##### Source records #####

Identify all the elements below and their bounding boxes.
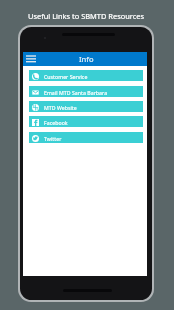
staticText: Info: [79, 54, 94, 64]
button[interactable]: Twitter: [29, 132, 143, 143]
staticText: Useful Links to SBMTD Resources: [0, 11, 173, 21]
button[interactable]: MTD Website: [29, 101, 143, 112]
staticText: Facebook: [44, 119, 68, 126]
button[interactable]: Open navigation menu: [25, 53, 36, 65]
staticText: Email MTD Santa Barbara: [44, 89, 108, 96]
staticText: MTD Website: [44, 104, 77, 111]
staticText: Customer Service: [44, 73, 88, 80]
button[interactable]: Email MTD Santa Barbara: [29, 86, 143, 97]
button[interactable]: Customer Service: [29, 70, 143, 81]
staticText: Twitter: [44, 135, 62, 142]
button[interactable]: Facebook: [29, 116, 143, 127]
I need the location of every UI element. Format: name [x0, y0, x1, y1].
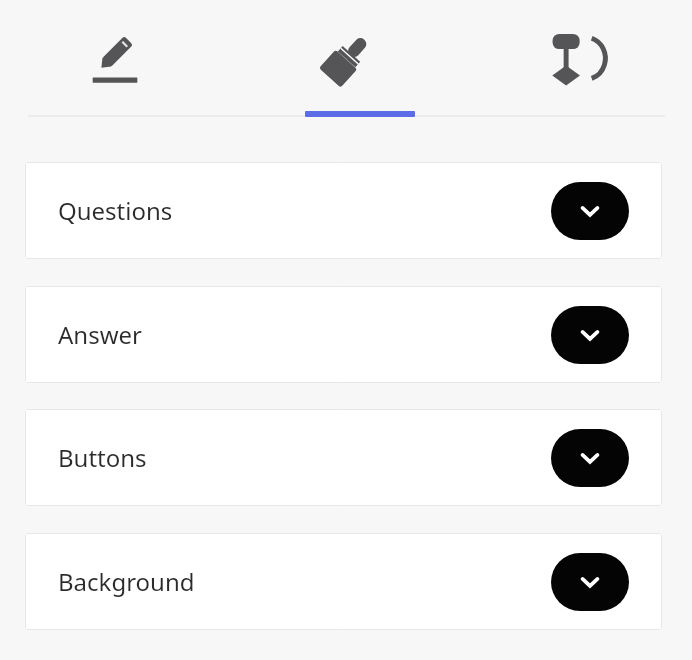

#####
##### Source records #####

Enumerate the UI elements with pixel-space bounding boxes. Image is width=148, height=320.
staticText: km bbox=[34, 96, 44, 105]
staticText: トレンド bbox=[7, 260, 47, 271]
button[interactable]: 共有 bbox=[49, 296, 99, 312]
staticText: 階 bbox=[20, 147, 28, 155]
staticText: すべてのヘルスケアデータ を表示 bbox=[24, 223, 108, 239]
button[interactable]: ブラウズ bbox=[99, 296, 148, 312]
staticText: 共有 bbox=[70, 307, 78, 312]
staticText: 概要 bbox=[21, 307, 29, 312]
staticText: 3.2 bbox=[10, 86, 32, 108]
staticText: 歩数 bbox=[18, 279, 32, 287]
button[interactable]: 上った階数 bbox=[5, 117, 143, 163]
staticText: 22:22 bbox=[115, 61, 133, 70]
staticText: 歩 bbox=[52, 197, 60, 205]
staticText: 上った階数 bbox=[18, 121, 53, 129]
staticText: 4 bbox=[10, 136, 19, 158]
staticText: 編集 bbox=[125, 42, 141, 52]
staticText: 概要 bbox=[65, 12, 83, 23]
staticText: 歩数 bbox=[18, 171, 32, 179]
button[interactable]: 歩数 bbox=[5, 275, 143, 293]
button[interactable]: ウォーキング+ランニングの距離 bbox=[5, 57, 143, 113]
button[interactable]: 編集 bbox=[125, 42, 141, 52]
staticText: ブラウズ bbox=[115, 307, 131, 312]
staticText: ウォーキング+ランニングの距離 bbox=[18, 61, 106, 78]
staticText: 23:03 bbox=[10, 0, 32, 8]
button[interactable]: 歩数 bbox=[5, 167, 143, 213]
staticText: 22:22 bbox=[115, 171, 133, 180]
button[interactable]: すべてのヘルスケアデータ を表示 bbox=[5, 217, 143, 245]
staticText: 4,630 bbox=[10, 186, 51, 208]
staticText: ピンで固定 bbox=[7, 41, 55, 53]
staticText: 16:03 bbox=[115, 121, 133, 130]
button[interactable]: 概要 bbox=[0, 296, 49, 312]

#####
##### Source records #####

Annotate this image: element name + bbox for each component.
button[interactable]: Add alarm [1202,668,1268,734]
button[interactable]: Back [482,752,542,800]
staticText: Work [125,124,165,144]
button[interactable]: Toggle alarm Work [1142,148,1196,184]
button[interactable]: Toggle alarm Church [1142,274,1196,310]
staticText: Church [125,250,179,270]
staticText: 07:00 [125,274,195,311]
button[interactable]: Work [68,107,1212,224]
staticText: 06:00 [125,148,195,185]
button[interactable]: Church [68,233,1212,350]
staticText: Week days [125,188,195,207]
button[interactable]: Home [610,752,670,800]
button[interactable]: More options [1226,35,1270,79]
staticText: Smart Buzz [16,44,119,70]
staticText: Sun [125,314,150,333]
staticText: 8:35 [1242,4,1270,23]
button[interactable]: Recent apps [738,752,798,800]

#####

The answer must be the lines above from the one containing "Identify all the" through the one containing "I need the location", reproduced exactly, with no pictures and nothing else.

Identify all the elements below and their bounding boxes.
staticText: Info: [79, 54, 94, 64]
button[interactable]: Twitter: [29, 132, 143, 143]
staticText: Useful Links to SBMTD Resources: [0, 11, 173, 21]
button[interactable]: MTD Website: [29, 101, 143, 112]
staticText: Facebook: [44, 119, 68, 126]
button[interactable]: Open navigation menu: [25, 53, 36, 65]
staticText: Email MTD Santa Barbara: [44, 89, 108, 96]
staticText: MTD Website: [44, 104, 77, 111]
staticText: Customer Service: [44, 73, 88, 80]
button[interactable]: Email MTD Santa Barbara: [29, 86, 143, 97]
button[interactable]: Customer Service: [29, 70, 143, 81]
staticText: Twitter: [44, 135, 62, 142]
button[interactable]: Facebook: [29, 116, 143, 127]
I need the location of every UI element. Format: name [x0, y0, x1, y1].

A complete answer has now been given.